Of the 21 patients with MCL, 67% (n = 14) had an OR, with 19% (n = 4) showing CR and 48% (n = 10) achieving partial response. Three MCL patients (14%) had progressive disease.

Umbralisib is a next-generation phosphoinositide-3-kinase-delta inhibitor that, when added to the Bruton tyrosine kinase inhibitor (BTKi) ibrutinib, offers once-daily oral dosing. The combination affords the possibility of overcoming the resistance that can come with prolonged ibrutinib monotherapy.

A total of 44 patients were enrolled, and 42 patients (21 with CLL and 21 with MCL) received at least one dose of the study drug and were included in the analysis. At enrollment, patients had received a median of two previous therapies.

Diarrhea was the most frequent adverse event, seen in 22 patients (52%), and half of all patients (n = 21) had infections.

Hematologic toxicities included neutropenia, seen in 9 (43%) of the CLL patients and 8 (38%) of the MCL patients; thrombocytopenia, seen in 6 (29%) of the CLL patients and 10 (48%) of the MCL patients; and anemia, seen in 4 (19%) of the CLL and 9 (43%) of the MCL patients. Grade 3 and 4 hematologic toxicities of any type were less common, occurring in less than 20% of patients. One MCL patient developed febrile neutropenia. According to the study investigators, none of the hematologic toxicities were deemed related to the study drugs.

Adverse events did not appear to be dose-dependent for umbralisib, with the maximum tolerated dose not reached in the study, the investigators wrote. For phase 2 trials, the recommended dose of umbralisib is 800 mg given orally once daily in combination with ibrutinib.

“One unanticipated benefit of doublet B-cell receptor pathway inhibition in this study was the ability to continue one drug when a characteristic toxicity required the other drug to be held,” the investigators wrote.

For MCL patients, 67% achieved OR and 19% achieved CR, figures similar to those reported for ibrutinib monotherapy. However, “the 2-year progression-free survival of 49% and overall survival of 58% suggest that patients who made it to 1 year progression-free had few events during the second year on therapy,” the investigators wrote. They also noted that this MCL population was high risk; more than one-quarter of patients had relapsed after prior autologous stem cell transplantation.

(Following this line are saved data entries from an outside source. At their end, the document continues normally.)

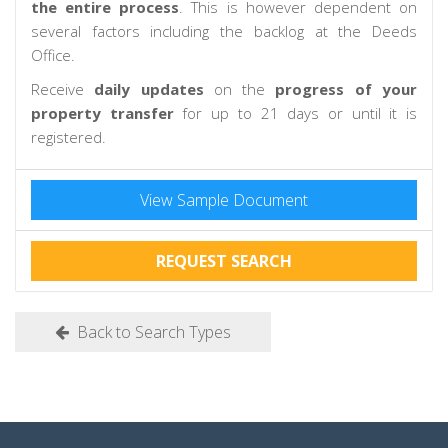
the entire process
. This is however dependent on
several factors including the backlog at the Deeds
Office.
Receive
daily updates
on the
progress of your
property transfer
for up to 21 days or until it is
registered.
View Sample Document
REQUEST SEARCH
Back to Search Types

The study was limited by small sample size and a short duration of follow-up, so durability of response can’t yet be assessed. Also, neither pharmacokinetics nor resistance mutations were tracked for participants.

Currently, the doublet regimen is designed to be continuous therapy, and although it’s not known whether this regimen would be effective as time-limited therapy, it’s unlikely because 100% of patients who had CR still had detectable minimal residual disease, the investigators noted.

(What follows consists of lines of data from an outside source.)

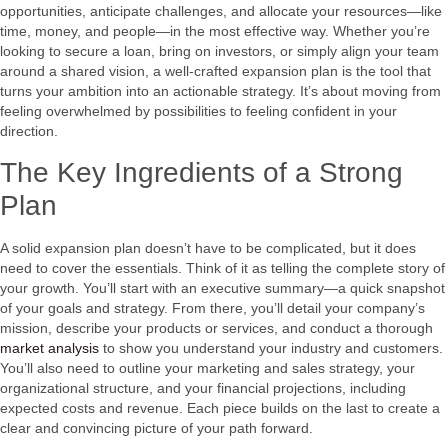
opportunities, anticipate challenges, and allocate your resources—like
time, money, and people—in the most effective way. Whether you’re
looking to secure a loan, bring on investors, or simply align your team
around a shared vision, a well-crafted expansion plan is the tool that
turns your ambition into an actionable strategy. It’s about moving from
feeling overwhelmed by possibilities to feeling confident in your
direction.
The Key Ingredients of a Strong
Plan
A solid expansion plan doesn’t have to be complicated, but it does
need to cover the essentials. Think of it as telling the complete story of
your growth. You’ll start with an executive summary—a quick snapshot
of your goals and strategy. From there, you’ll detail your company’s
mission, describe your products or services, and conduct a thorough
market analysis
to show you understand your industry and customers.
You’ll also need to outline your marketing and sales strategy, your
organizational structure, and your financial projections, including
expected costs and revenue. Each piece builds on the last to create a
clear and convincing picture of your path forward.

Umbralisib and ibrutinib are also being explored as part of triplet therapy, with the type 2 CD20 antibody ublituximab, for relapsed or refractory B-cell malignancies (NCT02006485).

“These novel drug-based approaches, along with several others in development, hold promise as highly effective and well-tolerated regimens with the potential to substantially improve outcomes for patients with B-cell malignancies,” the investigators wrote.

The study was supported by TG Therapeutics and the Leukemia and Lymphoma Society Therapy Accelerator Program. The authors reported financial relationships with several pharmaceutical companies, including TG Therapeutics.